Research from the University of Ferrara in Italy found that the timing and composition of meals can also help speed the resynchronising process. A high-carb, low-protein evening meal – such as pasta – facilitates the brain’s uptake of the amino acid tryptophan and its conversion to serotonin, which helps induce drowsiness and sleep. This also fits in nicely with carb-loading. On the other hand, a high-protein, low-carb meal increases alertness, making an omelette or porridge with yoghurt good breakfast options.

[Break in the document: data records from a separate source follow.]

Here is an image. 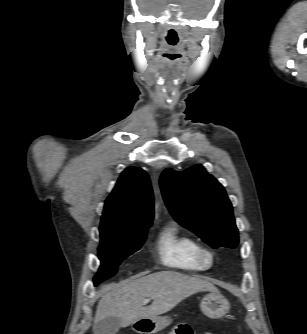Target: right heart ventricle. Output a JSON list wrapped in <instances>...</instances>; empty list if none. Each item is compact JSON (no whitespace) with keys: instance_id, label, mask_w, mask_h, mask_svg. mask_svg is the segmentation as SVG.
Segmentation results:
<instances>
[{"instance_id":"right-heart-ventricle-1","label":"right heart ventricle","mask_w":307,"mask_h":334,"mask_svg":"<svg viewBox=\"0 0 307 334\" xmlns=\"http://www.w3.org/2000/svg\"><path fill=\"white\" fill-rule=\"evenodd\" d=\"M198 246V242L174 222L165 224L155 238L159 262L166 267L186 272L205 269L196 257Z\"/></svg>"}]
</instances>
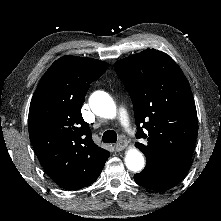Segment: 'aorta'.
<instances>
[{"mask_svg": "<svg viewBox=\"0 0 221 221\" xmlns=\"http://www.w3.org/2000/svg\"><path fill=\"white\" fill-rule=\"evenodd\" d=\"M89 105L97 116L112 119L116 116V105L111 96L104 91H96L89 98ZM126 167L139 172L144 168L145 161L142 153L137 149H130L125 156Z\"/></svg>", "mask_w": 221, "mask_h": 221, "instance_id": "aorta-1", "label": "aorta"}]
</instances>
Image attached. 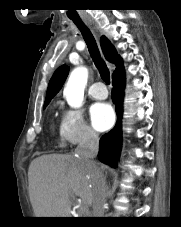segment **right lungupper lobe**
I'll return each mask as SVG.
<instances>
[{"mask_svg": "<svg viewBox=\"0 0 181 227\" xmlns=\"http://www.w3.org/2000/svg\"><path fill=\"white\" fill-rule=\"evenodd\" d=\"M100 44L106 59L116 65V70L119 69L122 65V61L110 41L106 37L102 36L100 39ZM68 72L69 67L67 65L60 66L54 72L48 85L45 103H49L50 100L54 97V95L59 92L64 81L67 78Z\"/></svg>", "mask_w": 181, "mask_h": 227, "instance_id": "right-lung-upper-lobe-1", "label": "right lung upper lobe"}]
</instances>
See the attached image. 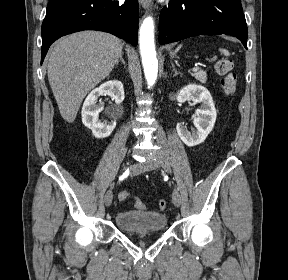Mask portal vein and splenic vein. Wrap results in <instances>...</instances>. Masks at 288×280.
Listing matches in <instances>:
<instances>
[{
  "mask_svg": "<svg viewBox=\"0 0 288 280\" xmlns=\"http://www.w3.org/2000/svg\"><path fill=\"white\" fill-rule=\"evenodd\" d=\"M199 68L198 67H193L192 71L196 72Z\"/></svg>",
  "mask_w": 288,
  "mask_h": 280,
  "instance_id": "18ae733b",
  "label": "portal vein and splenic vein"
}]
</instances>
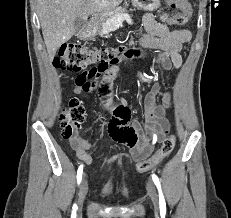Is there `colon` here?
Here are the masks:
<instances>
[{
    "mask_svg": "<svg viewBox=\"0 0 231 218\" xmlns=\"http://www.w3.org/2000/svg\"><path fill=\"white\" fill-rule=\"evenodd\" d=\"M172 9L179 12L174 15L173 23L177 25L186 24L192 13L187 0H165ZM119 54L126 56H142L143 52L136 49H127L125 46L89 48L80 44H64L60 47L54 59L57 68L81 71V69H92V66H99L104 60H116ZM86 120V110L77 97H72L67 105L63 107L59 115L61 135L64 139L72 140L78 133L79 128ZM175 137H167L161 147L150 157L139 161L136 169L145 172L153 169L158 163L166 158L173 150Z\"/></svg>",
    "mask_w": 231,
    "mask_h": 218,
    "instance_id": "obj_1",
    "label": "colon"
}]
</instances>
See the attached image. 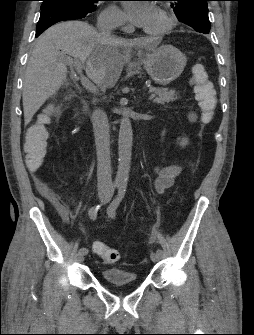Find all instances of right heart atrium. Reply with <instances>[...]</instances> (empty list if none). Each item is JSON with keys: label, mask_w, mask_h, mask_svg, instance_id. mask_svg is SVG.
<instances>
[{"label": "right heart atrium", "mask_w": 254, "mask_h": 335, "mask_svg": "<svg viewBox=\"0 0 254 335\" xmlns=\"http://www.w3.org/2000/svg\"><path fill=\"white\" fill-rule=\"evenodd\" d=\"M98 22L101 24H116L119 27L125 28V17L123 12L115 5H110L105 8L98 17Z\"/></svg>", "instance_id": "right-heart-atrium-1"}]
</instances>
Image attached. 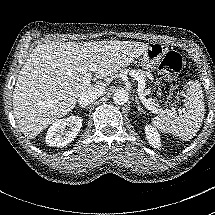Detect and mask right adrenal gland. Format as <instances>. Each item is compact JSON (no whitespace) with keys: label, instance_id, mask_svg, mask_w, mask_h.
<instances>
[{"label":"right adrenal gland","instance_id":"right-adrenal-gland-1","mask_svg":"<svg viewBox=\"0 0 215 215\" xmlns=\"http://www.w3.org/2000/svg\"><path fill=\"white\" fill-rule=\"evenodd\" d=\"M81 108H85V109H88V108H86V107H83V106H82Z\"/></svg>","mask_w":215,"mask_h":215}]
</instances>
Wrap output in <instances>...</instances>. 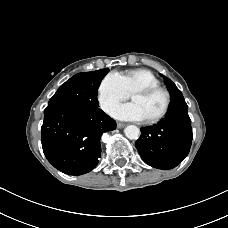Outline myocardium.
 I'll return each instance as SVG.
<instances>
[{"label":"myocardium","instance_id":"1","mask_svg":"<svg viewBox=\"0 0 228 228\" xmlns=\"http://www.w3.org/2000/svg\"><path fill=\"white\" fill-rule=\"evenodd\" d=\"M160 93L164 97V106L159 114H157L155 117L150 119H145L146 123L148 124H155L159 121H161L168 113L170 106H171V95L168 90L165 88H162L160 86L157 87H142L134 92H132V95H142V96H149L152 94Z\"/></svg>","mask_w":228,"mask_h":228}]
</instances>
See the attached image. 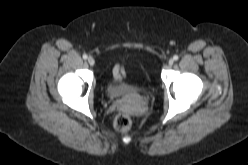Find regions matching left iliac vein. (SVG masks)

Melatonin, a hormone produced in the brain’s pineal gland, is typically secreted when it gets dark, promoting sleep. It’s found in foods such as oats, sweetcorn, barley, rice, ginger and bananas. In supplement form it is available only on prescription in the UK.
Good sleep hygiene can help reduce jet lag-induced sleep disruption: ensure your hotel room is quiet, around 18C and has blackout curtains or blinds. Aim to go to bed at the same time each night and to sleep for at least seven hours. If you nap during the day, don’t do it later than midafternoon, so as to not affect your ability to sleep well in the evening. And avoid caffeine from mid-afternoon onwards.
For the journey home there is one thing to be aware of – the risk of deep vein thrombosis (DVT). Prolonged air travel can increase the risk of developing a blood clot, typically in the leg. But endurance exercise also affects fibrinolysis – a normal process that prevents blood clots from developing. Normally, the body allows a balance between coagulation (clotting) and fibrinolysis (anti-clotting) to develop, but a study published in the Clinical Journal of Sport Medicine found that prolonged air travel before a marathon disrupted it, and that older athletes tended to be more susceptible. This makes the reduction of DVT risk measures even more important for runners flying long-haul after a marathon: wear loose clothing, consider flight socks, walk around the plane regularly, avoid alcohol and stay hydrated.
Having done all that, rest and recover well – and then get busy planning your next race.